## Supplied records

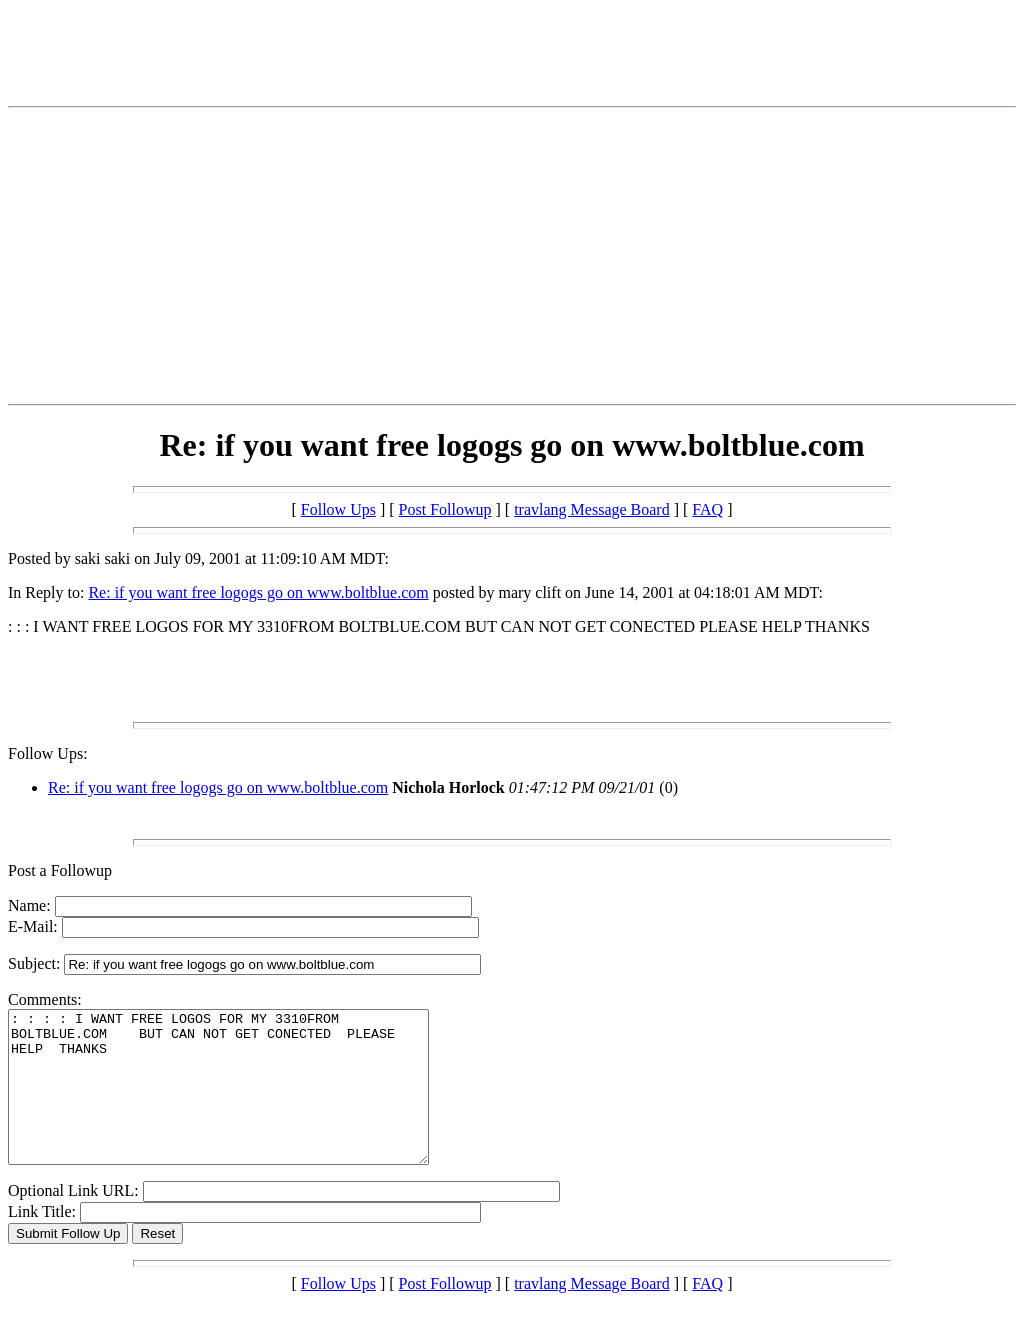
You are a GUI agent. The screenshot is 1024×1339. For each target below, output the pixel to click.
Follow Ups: (48, 753)
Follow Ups (338, 509)
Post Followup (445, 509)
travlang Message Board (592, 509)
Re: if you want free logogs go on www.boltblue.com (258, 592)
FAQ (707, 509)
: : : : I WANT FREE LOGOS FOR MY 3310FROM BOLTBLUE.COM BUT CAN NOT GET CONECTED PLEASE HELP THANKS (243, 1102)
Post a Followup (60, 870)
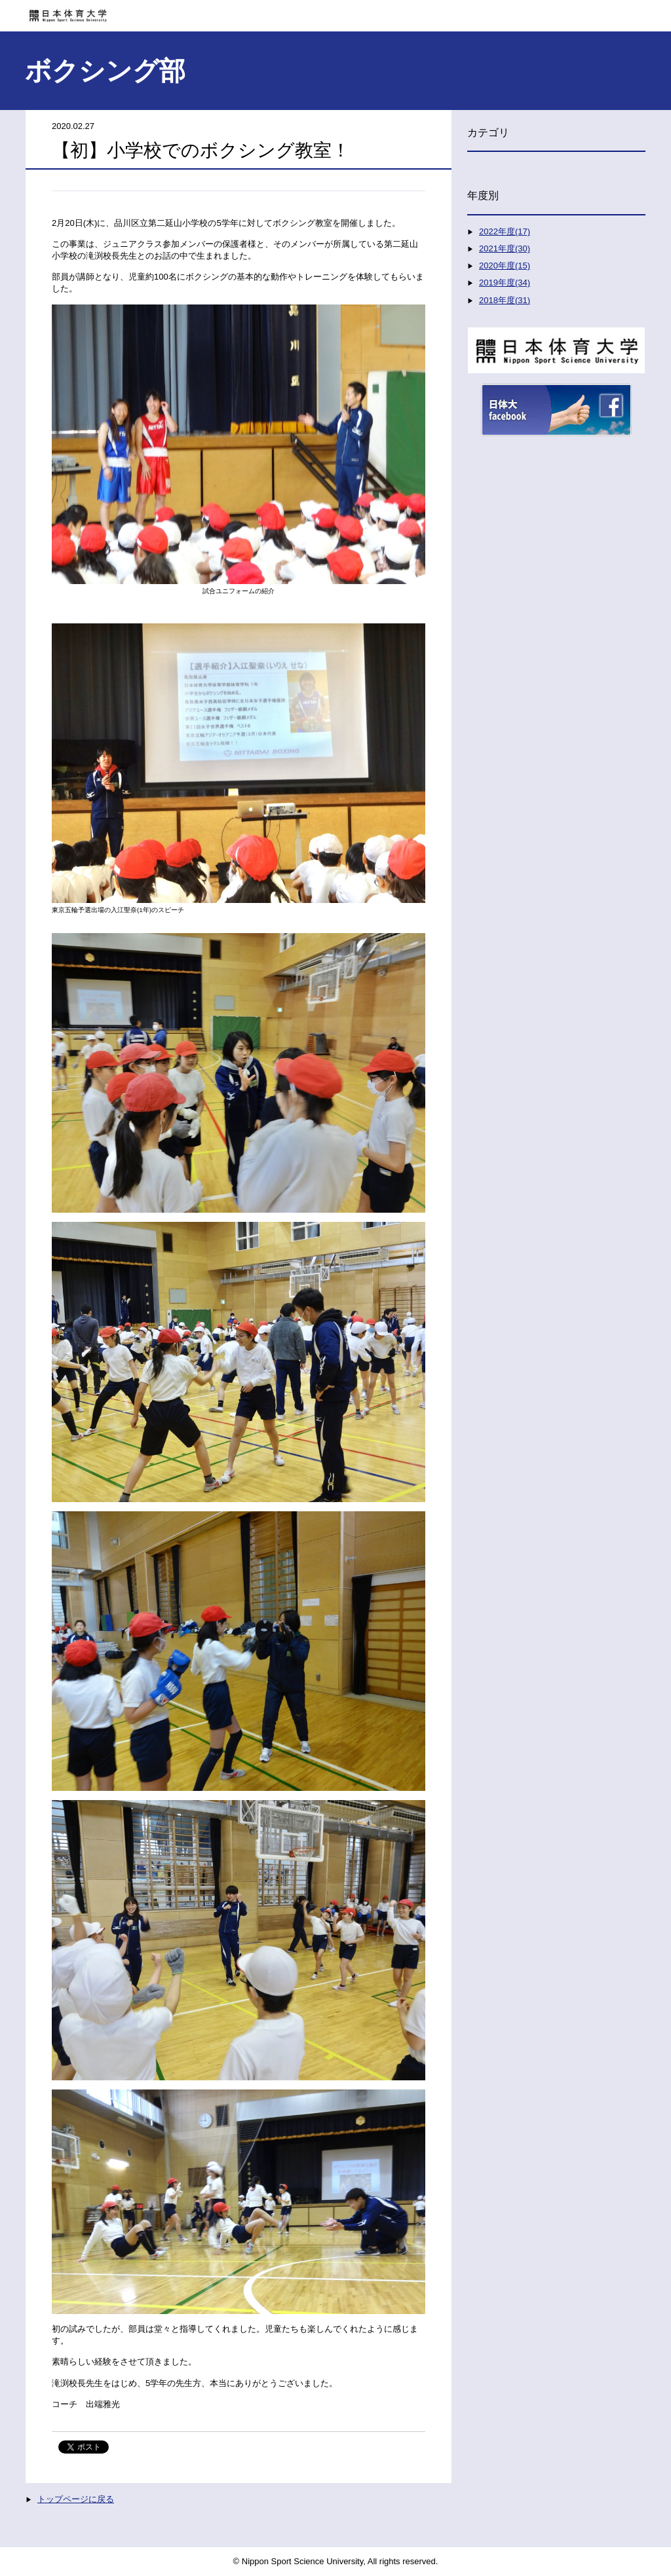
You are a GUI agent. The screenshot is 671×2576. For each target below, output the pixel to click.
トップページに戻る (75, 2499)
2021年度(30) (504, 248)
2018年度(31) (504, 300)
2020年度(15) (504, 265)
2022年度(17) (504, 231)
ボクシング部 (105, 70)
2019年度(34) (504, 282)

## Exercise
Transcribe the listing exactly; skip the pictures.

## Answer to the exercise
You are a GUI agent. The screenshot is 1024×1339. For each target below, output the pixel to click.
Follow Ups: (48, 753)
Follow Ups (338, 509)
Post Followup (445, 509)
travlang Message Board (592, 509)
Re: if you want free logogs go on www.boltblue.com (258, 592)
FAQ (707, 509)
: : : : I WANT FREE LOGOS FOR MY 3310FROM BOLTBLUE.COM BUT CAN NOT GET CONECTED PLEASE HELP THANKS (243, 1102)
Post a Followup (60, 870)
You are a GUI agent. The screenshot is 671×2576. For each target below, output the pixel to click.
トップページに戻る (75, 2499)
2021年度(30) (504, 248)
2018年度(31) (504, 300)
2020年度(15) (504, 265)
2022年度(17) (504, 231)
ボクシング部 (105, 70)
2019年度(34) (504, 282)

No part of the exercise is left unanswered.